**Task directions:**
Copies of all lines that contain "Dharma" are needed; take them from the data below.
============================================================
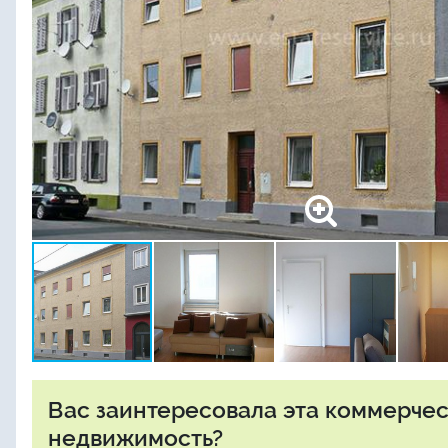
Вас заинтересовала эта коммерче
недвижимость?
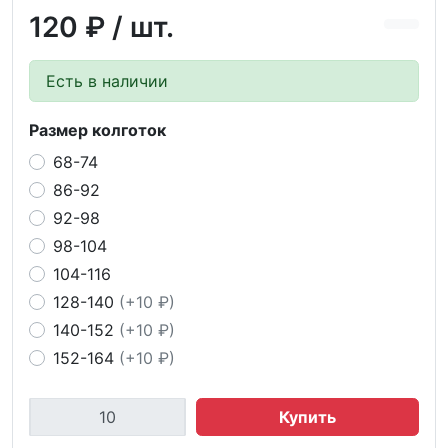
120 ₽
/ шт.
Есть в наличии
Размер колготок
68-74
86-92
92-98
98-104
104-116
128-140
(+10 ₽)
140-152
(+10 ₽)
152-164
(+10 ₽)
Купить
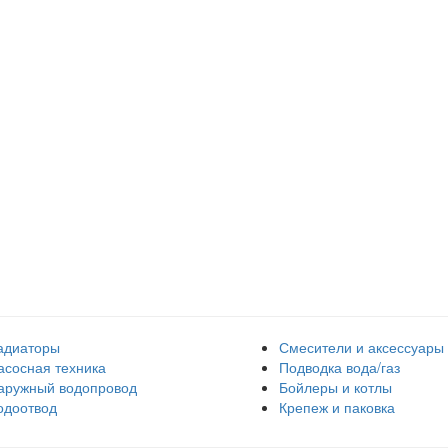
адиаторы
Смесители и аксессуары
асосная техника
Подводка вода/газ
аружный водопровод
Бойлеры и котлы
одоотвод
Крепеж и паковка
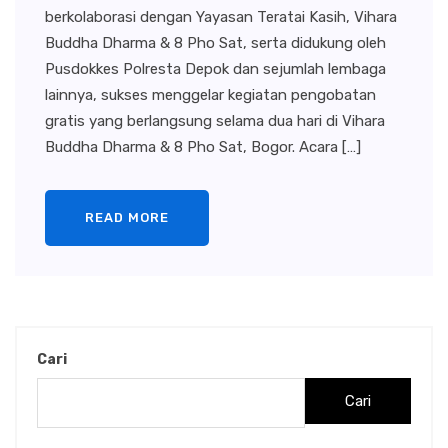
berkolaborasi dengan Yayasan Teratai Kasih, Vihara
Buddha Dharma & 8 Pho Sat, serta didukung oleh
Pusdokkes Polresta Depok dan sejumlah lembaga
lainnya, sukses menggelar kegiatan pengobatan
gratis yang berlangsung selama dua hari di Vihara
Buddha Dharma & 8 Pho Sat, Bogor. Acara […]
READ MORE
Cari
Cari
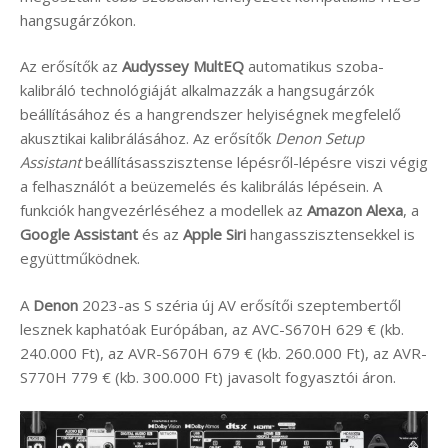
hangsugárzókon.
Az erősítők az
Audyssey MultEQ
automatikus szoba-
kalibráló technológiáját alkalmazzák a hangsugárzók
beállításához és a hangrendszer helyiségnek megfelelő
akusztikai kalibrálásához. Az erősítők
Denon Setup
Assistant
beállításasszisztense lépésről-lépésre viszi végig
a felhasználót a beüzemelés és kalibrálás lépésein. A
funkciók hangvezérléséhez a modellek az
Amazon Alexa
, a
Google Assistant
és az
Apple Siri
hangasszisztensekkel is
együttműködnek.
A
Denon
2023-as S széria új AV erősítői szeptembertől
lesznek kaphatóak Európában, az AVC-S670H 629 € (kb.
240.000 Ft), az AVR-S670H 679 € (kb. 260.000 Ft), az AVR-
S770H 779 € (kb. 300.000 Ft) javasolt fogyasztói áron.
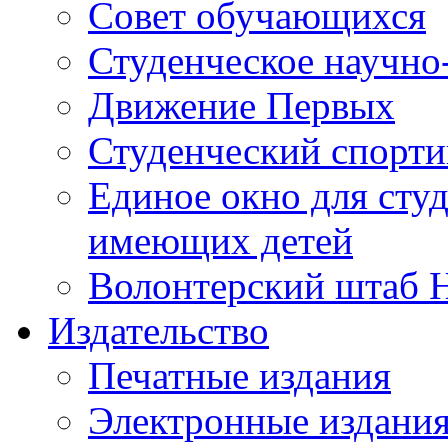
Совет обучающихся
Студенческое научно
Движение Первых
Студенческий спорт
Единое окно для сту
имеющих детей
Волонтерский штаб 
Издательство
Печатные издания
Электронные издани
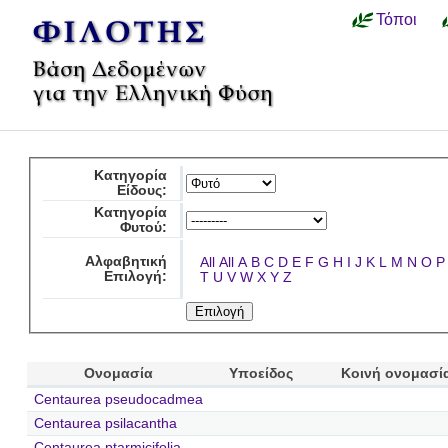
Τόποι
Κατηγορία
Είδους:
Κατηγορία
Φυτού:
Αλφαβητική
All
All
A
B
C
D
E
F
G
H
I
J
K
L
M
N
O
P
Επιλογή:
T
U
V
W
X
Y
Z
Ονομασία
Υποείδος
Κοινή ονομασί
Centaurea pseudocadmea
Centaurea psilacantha
Centaurea ptarmicifolia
============================================================
**Response to this exercise:**
Buddha Dharma & 8 Pho Sat, serta didukung oleh
Buddha Dharma & 8 Pho Sat, Bogor. Acara […]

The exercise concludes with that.